As first revealed in mid-May, Arianespace has been forced to delay the launch of the James Webb Space Telescope by at least one month because of a problem with the fairing on its Ariane 5 rocket, found during an August 2020 launch.
There have been no Ariane 5 launches since. According to yesterday’s press briefing, however:
“The origin of the problem has been found. Corrective actions have been taken,” Daniel de Chambure, acting head of Ariane 5 adaptations and future missions at ESA, said. “The qualification review has started, so we should be able to confirm all that within a few days or weeks.” He did not elaborate on the problem or those corrective actions, beyond stating that the problem took place during separation of the payload fairing. Industry sources said in May that, on the two launches, the separation system imparted vibrations on the payload above acceptable limits, but did not damage the payloads.

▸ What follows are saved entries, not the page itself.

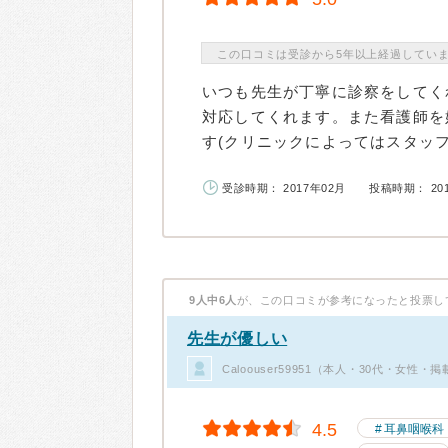
この口コミは受診から5年以上経過してい
いつも先生が丁寧に診察をしてく
対応してくれます。また看護師を
す(クリニックによってはスタッフ
受診時期： 2017年02月
投稿時期： 20
9人中6人
が、この口コミが参考になったと投票し
先生が優しい
Caloouser59951（本人・30代・女性・
4.5
耳鼻咽喉科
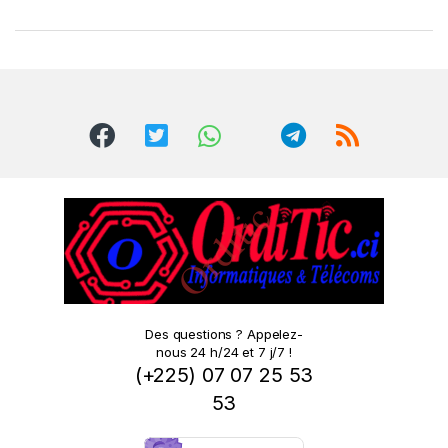
r
a
n
d
s
C
a
r
o
Des questions ? Appelez-
nous 24 h/24 et 7 j/7 !
u
(+225) 07 07 25 53
s
53
e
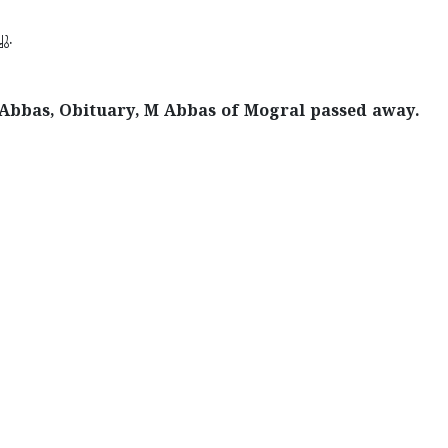
ു.
 Abbas, Obituary, M Abbas of Mogral passed away.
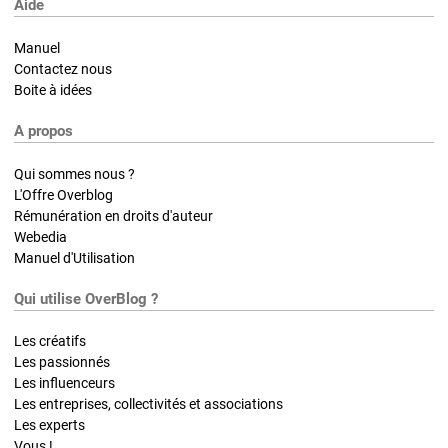
Aide
Manuel
Contactez nous
Boite à idées
A propos
Qui sommes nous ?
L'Offre Overblog
Rémunération en droits d'auteur
Webedia
Manuel d'Utilisation
Qui utilise OverBlog ?
Les créatifs
Les passionnés
Les influenceurs
Les entreprises, collectivités et associations
Les experts
Vous !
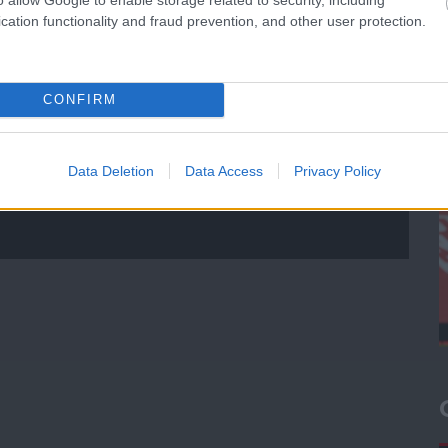
cation functionality and fraud prevention, and other user protection.
CONFIRM
Data Deletion
Data Access
Privacy Policy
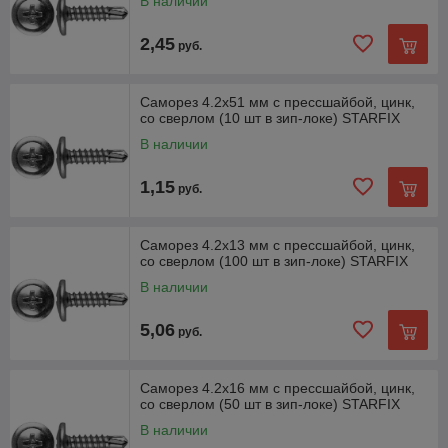
В наличии
2,45
руб.
Саморез 4.2х51 мм с прессшайбой, цинк,
со сверлом (10 шт в зип-локе) STARFIX
В наличии
1,15
руб.
Саморез 4.2х13 мм с прессшайбой, цинк,
со сверлом (100 шт в зип-локе) STARFIX
В наличии
5,06
руб.
Саморез 4.2х16 мм с прессшайбой, цинк,
со сверлом (50 шт в зип-локе) STARFIX
В наличии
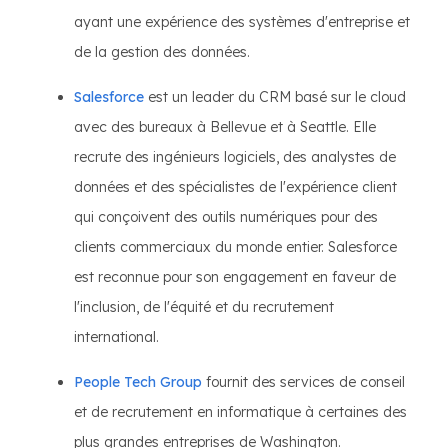
ayant une expérience des systèmes d'entreprise et
de la gestion des données.
Salesforce
est un leader du CRM basé sur le cloud
avec des bureaux à Bellevue et à Seattle. Elle
recrute des ingénieurs logiciels, des analystes de
données et des spécialistes de l'expérience client
qui conçoivent des outils numériques pour des
clients commerciaux du monde entier. Salesforce
est reconnue pour son engagement en faveur de
l'inclusion, de l'équité et du recrutement
international.
People Tech Group
fournit des services de conseil
et de recrutement en informatique à certaines des
plus grandes entreprises de Washington.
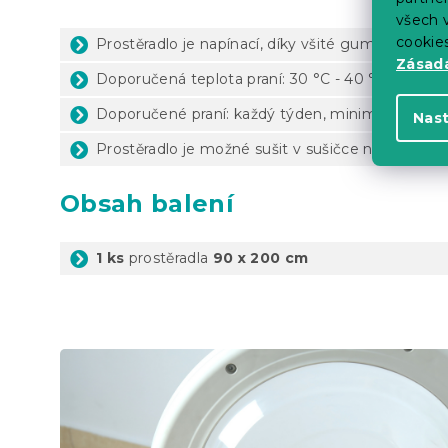
všech v
cookie
Prostěradlo je napínací, díky všité gumě výborně 
Zásadá
Doporučená teplota praní: 30 °C - 40 °C (dle ští
Doporučené praní: každý týden, minimálně 1x za 
Nas
Prostěradlo je možné sušit v sušičce na nízké te
Obsah balení
1 ks
prostěradla
90 x 200 cm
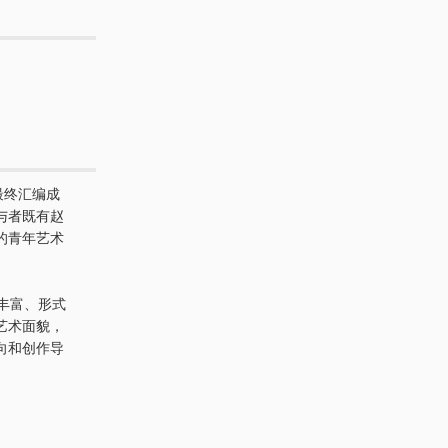
最终汇编成
与者既有赵
的青年艺术
丰富、形式
艺术面貌，
向和创作导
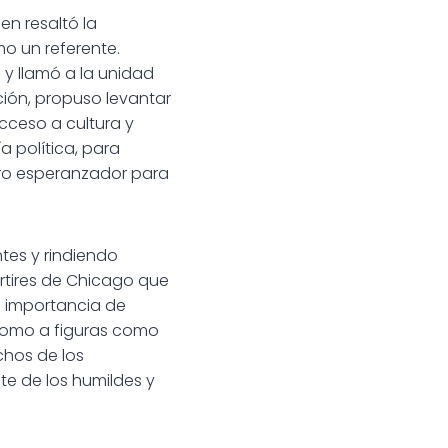
en resaltó la
mo un referente.
 y llamó a la unidad
ción, propuso levantar
acceso a cultura y
a política, para
uro esperanzador para
tes y rindiendo
rtires de Chicago que
la importancia de
 como a figuras como
chos de los
e de los humildes y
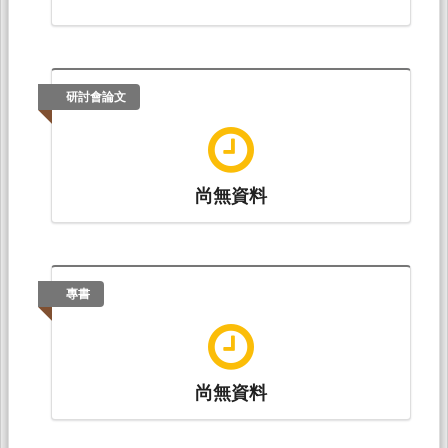
研討會論文
尚無資料
專書
尚無資料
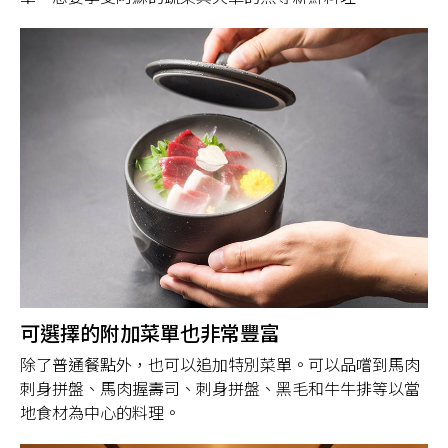
可選擇的附加菜單也非常豐富
除了普通餐點外，也可以追加特別菜單。可以品嚐到馬肉
刺身拼盤、馬肉握壽司、刺身拼盤、黑毛和牛牛排等以當
地食材為中心的料理。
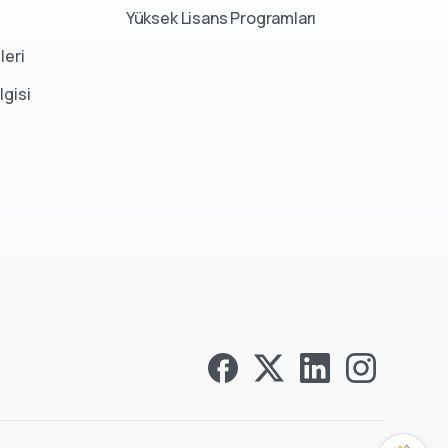
Yüksek Lisans Programları
leri
lgisi
Bizimle İletişime Geçin
Hafta içi her gün 09:00 - 17:00
+90 (392) 228 41 62
Size Ulaşalım
Aday bilgi formumuzu doldurun, size geri
dönüş yapalım.
Aday Bilgi Formu
En geç 1 iş günü içerisinde iletişime geçiyoruz.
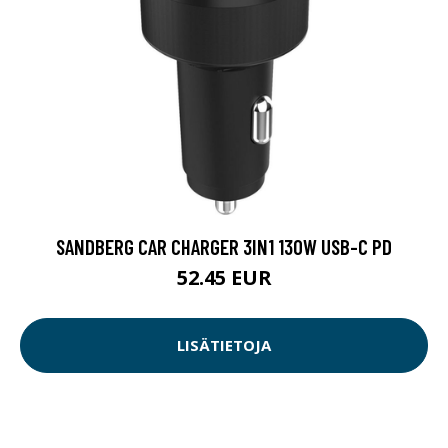
SANDBERG CAR CHARGER 3IN1 130W USB-C PD
52.45 EUR
LISÄTIETOJA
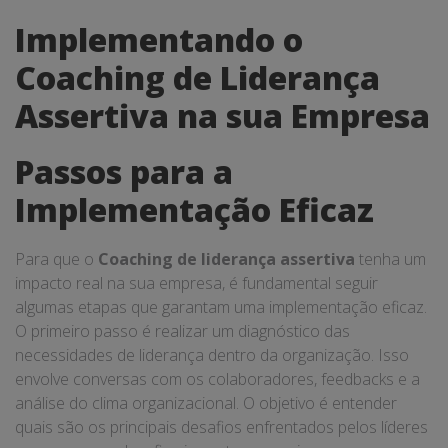
Implementando o
Coaching de Liderança
Assertiva na sua Empresa
Passos para a
Implementação Eficaz
Para que o
Coaching de liderança assertiva
tenha um
impacto real na sua empresa, é fundamental seguir
algumas etapas que garantam uma implementação eficaz.
O primeiro passo é realizar um diagnóstico das
necessidades de liderança dentro da organização. Isso
envolve conversas com os colaboradores, feedbacks e a
análise do clima organizacional. O objetivo é entender
quais são os principais desafios enfrentados pelos líderes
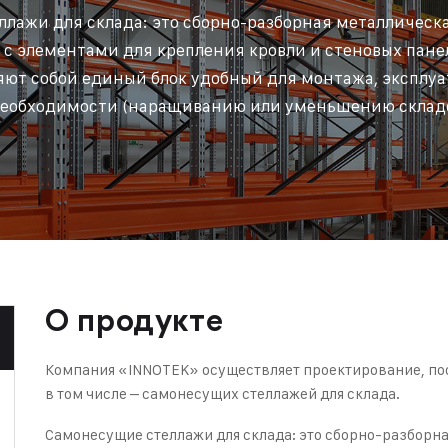
лажи для склада: это сборно-разборная металлическ
 с элементами для крепления кровли и стеновых пан
яют собой единый блок удобный для монтажа, эксплу
еобходимости (наращиванию или уменьшению складск
О продукте
Компания «INNOTEK» осуществляет проектирование, пос
в том числе – самонесущих стеллажей для склада.
Самонесущие стеллажи для склада: это сборно-разборна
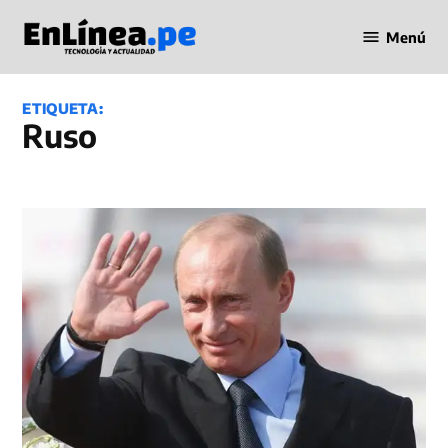
Saltar
Menú
al
Periodismo
contenido
en Línea
ETIQUETA:
Ruso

It appears this new delay to Webb’s launch is because two commercial payloads must lift off first before Webb, with the first now scheduled for July. According to Arianespace, it will take two months prep for the next commercial launch, followed by two months prep for the Webb launch. That puts the launch of Webb in November.
Overall this particular delay is slight, only a few weeks, and pales in comparison to the ten years of delays experienced by NASA during development and construction of Webb. It also will add very little to the telescope’s overall budget, which has grown from an original price of $500 million to now about $10 billion.